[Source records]
━━━━━━━━
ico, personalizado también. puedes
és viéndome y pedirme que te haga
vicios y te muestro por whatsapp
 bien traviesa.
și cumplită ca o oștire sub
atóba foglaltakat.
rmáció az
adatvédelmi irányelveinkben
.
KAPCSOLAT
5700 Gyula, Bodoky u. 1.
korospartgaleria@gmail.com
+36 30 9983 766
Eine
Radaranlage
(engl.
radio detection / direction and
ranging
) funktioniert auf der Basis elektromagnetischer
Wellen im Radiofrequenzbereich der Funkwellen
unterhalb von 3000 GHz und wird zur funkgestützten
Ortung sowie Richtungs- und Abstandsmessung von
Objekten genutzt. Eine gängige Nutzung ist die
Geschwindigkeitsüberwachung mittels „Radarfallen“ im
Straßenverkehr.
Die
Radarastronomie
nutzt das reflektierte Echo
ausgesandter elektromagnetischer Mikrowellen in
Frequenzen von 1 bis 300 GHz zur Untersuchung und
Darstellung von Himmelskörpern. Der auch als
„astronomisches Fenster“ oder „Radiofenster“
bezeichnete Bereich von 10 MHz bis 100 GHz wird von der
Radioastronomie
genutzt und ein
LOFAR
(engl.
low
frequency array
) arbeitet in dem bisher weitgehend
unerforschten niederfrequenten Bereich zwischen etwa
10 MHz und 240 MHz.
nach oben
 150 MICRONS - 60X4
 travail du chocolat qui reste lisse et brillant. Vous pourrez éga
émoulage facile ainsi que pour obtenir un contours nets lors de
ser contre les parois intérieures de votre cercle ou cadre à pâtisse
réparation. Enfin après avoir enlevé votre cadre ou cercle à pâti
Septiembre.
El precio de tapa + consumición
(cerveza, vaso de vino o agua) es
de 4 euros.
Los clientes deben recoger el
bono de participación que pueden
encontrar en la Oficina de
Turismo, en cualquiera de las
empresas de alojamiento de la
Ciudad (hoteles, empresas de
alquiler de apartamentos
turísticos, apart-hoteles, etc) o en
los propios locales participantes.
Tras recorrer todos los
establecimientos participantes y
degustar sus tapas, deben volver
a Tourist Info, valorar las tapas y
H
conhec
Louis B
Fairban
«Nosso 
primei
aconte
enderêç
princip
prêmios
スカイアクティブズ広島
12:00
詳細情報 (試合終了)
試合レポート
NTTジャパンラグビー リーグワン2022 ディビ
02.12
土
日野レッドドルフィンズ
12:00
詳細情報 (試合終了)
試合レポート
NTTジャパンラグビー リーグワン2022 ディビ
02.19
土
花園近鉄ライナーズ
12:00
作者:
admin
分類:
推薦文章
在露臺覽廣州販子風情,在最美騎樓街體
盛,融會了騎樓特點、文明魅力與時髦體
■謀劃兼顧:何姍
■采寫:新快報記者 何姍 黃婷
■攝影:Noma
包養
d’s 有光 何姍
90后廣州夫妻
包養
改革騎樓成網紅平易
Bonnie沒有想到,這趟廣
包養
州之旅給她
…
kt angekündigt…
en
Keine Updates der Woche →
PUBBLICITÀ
━━━━━━━━
■ **Exercise**: With nothing added or dropped, write out every entry.

■ **The answer**:
ico, personalizado también. puedes
és viéndome y pedirme que te haga
vicios y te muestro por whatsapp
 bien traviesa.
și cumplită ca o oștire sub
atóba foglaltakat.
rmáció az
adatvédelmi irányelveinkben
.
KAPCSOLAT
5700 Gyula, Bodoky u. 1.
korospartgaleria@gmail.com
+36 30 9983 766
Eine
Radaranlage
(engl.
radio detection / direction and
ranging
) funktioniert auf der Basis elektromagnetischer
Wellen im Radiofrequenzbereich der Funkwellen
unterhalb von 3000 GHz und wird zur funkgestützten
Ortung sowie Richtungs- und Abstandsmessung von
Objekten genutzt. Eine gängige Nutzung ist die
Geschwindigkeitsüberwachung mittels „Radarfallen“ im
Straßenverkehr.
Die
Radarastronomie
nutzt das reflektierte Echo
ausgesandter elektromagnetischer Mikrowellen in
Frequenzen von 1 bis 300 GHz zur Untersuchung und
Darstellung von Himmelskörpern. Der auch als
„astronomisches Fenster“ oder „Radiofenster“
bezeichnete Bereich von 10 MHz bis 100 GHz wird von der
Radioastronomie
genutzt und ein
LOFAR
(engl.
low
frequency array
) arbeitet in dem bisher weitgehend
unerforschten niederfrequenten Bereich zwischen etwa
10 MHz und 240 MHz.
nach oben
 150 MICRONS - 60X4
 travail du chocolat qui reste lisse et brillant. Vous pourrez éga
émoulage facile ainsi que pour obtenir un contours nets lors de
ser contre les parois intérieures de votre cercle ou cadre à pâtisse
réparation. Enfin après avoir enlevé votre cadre ou cercle à pâti
Septiembre.
El precio de tapa + consumición
(cerveza, vaso de vino o agua) es
de 4 euros.
Los clientes deben recoger el
bono de participación que pueden
encontrar en la Oficina de
Turismo, en cualquiera de las
empresas de alojamiento de la
Ciudad (hoteles, empresas de
alquiler de apartamentos
turísticos, apart-hoteles, etc) o en
los propios locales participantes.
Tras recorrer todos los
establecimientos participantes y
degustar sus tapas, deben volver
a Tourist Info, valorar las tapas y
H
conhec
Louis B
Fairban
«Nosso 
primei
aconte
enderêç
princip
prêmios
スカイアクティブズ広島
12:00
詳細情報 (試合終了)
試合レポート
NTTジャパンラグビー リーグワン2022 ディビ
02.12
土
日野レッドドルフィンズ
12:00
詳細情報 (試合終了)
試合レポート
NTTジャパンラグビー リーグワン2022 ディビ
02.19
土
花園近鉄ライナーズ
12:00
作者:
admin
分類:
推薦文章
在露臺覽廣州販子風情,在最美騎樓街體
盛,融會了騎樓特點、文明魅力與時髦體
■謀劃兼顧:何姍
■采寫:新快報記者 何姍 黃婷
■攝影:Noma
包養
d’s 有光 何姍
90后廣州夫妻
包養
改革騎樓成網紅平易
Bonnie沒有想到,這趟廣
包養
州之旅給她
…
kt angekündigt…
en
Keine Updates der Woche →
PUBBLICITÀ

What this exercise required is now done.